_ASSIGNED TASK_
Scan the entries below, and for each line that includes the word "Plus", make a copy.

_DATA EXTRACTS_
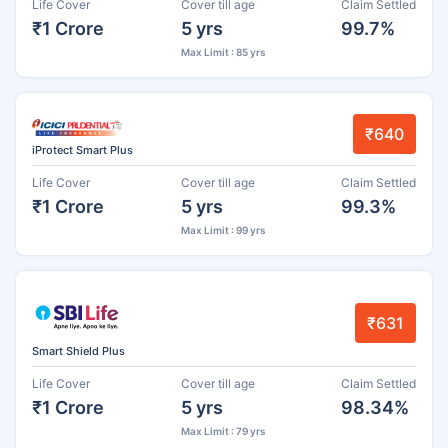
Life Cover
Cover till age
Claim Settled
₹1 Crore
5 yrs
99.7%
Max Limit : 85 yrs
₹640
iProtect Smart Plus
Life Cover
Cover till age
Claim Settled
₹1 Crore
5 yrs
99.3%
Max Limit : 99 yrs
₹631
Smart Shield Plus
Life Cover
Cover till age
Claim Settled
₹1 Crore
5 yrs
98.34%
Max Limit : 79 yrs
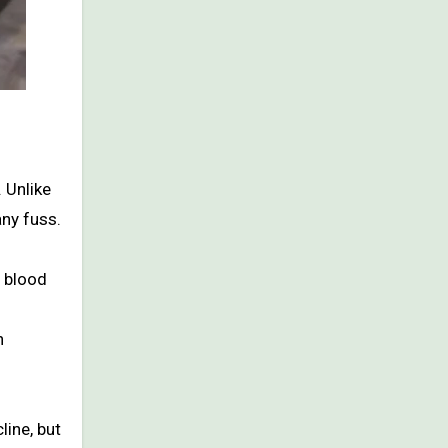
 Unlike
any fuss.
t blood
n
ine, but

* * *

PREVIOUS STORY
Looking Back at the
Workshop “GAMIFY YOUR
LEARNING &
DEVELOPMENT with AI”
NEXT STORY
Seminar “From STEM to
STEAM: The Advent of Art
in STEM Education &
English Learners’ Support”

_TASK RESULT_
iProtect Smart Plus
Smart Shield Plus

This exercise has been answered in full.